Every line from the one with "Hochschule Köln, 2026" through the end of the entries below must be retyped exactly, and only those lines. The pictures are not part of the copy.

• _Input data_:
****************************************
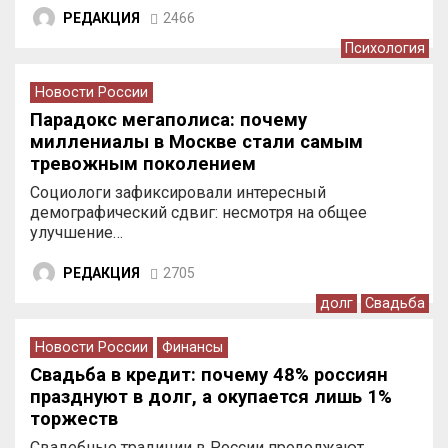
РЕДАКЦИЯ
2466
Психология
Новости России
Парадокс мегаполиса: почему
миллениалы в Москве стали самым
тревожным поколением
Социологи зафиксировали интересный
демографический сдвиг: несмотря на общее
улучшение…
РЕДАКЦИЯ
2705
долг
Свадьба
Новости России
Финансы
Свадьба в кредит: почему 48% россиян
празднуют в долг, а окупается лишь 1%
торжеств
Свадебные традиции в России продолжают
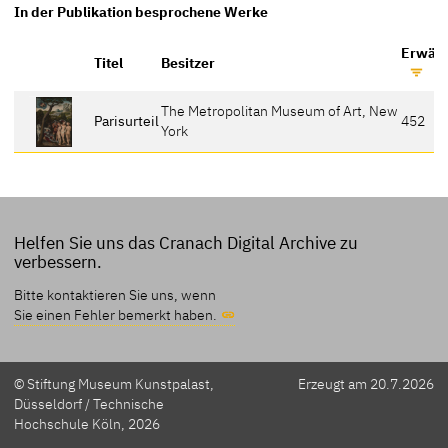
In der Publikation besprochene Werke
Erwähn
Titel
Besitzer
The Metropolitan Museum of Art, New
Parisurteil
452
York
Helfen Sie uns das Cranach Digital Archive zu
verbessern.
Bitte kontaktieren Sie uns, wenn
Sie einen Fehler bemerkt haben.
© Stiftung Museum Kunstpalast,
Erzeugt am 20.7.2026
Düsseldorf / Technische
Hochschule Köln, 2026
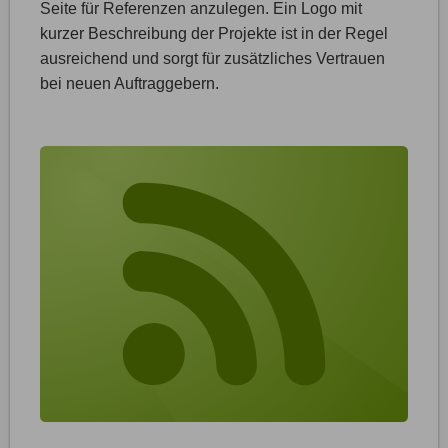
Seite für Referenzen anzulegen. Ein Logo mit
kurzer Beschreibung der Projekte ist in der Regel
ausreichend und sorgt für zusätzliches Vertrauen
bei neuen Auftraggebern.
****************************************
• _Written response_:
Hochschule Köln, 2026
Seite für Referenzen anzulegen. Ein Logo mit
kurzer Beschreibung der Projekte ist in der Regel
ausreichend und sorgt für zusätzliches Vertrauen
bei neuen Auftraggebern.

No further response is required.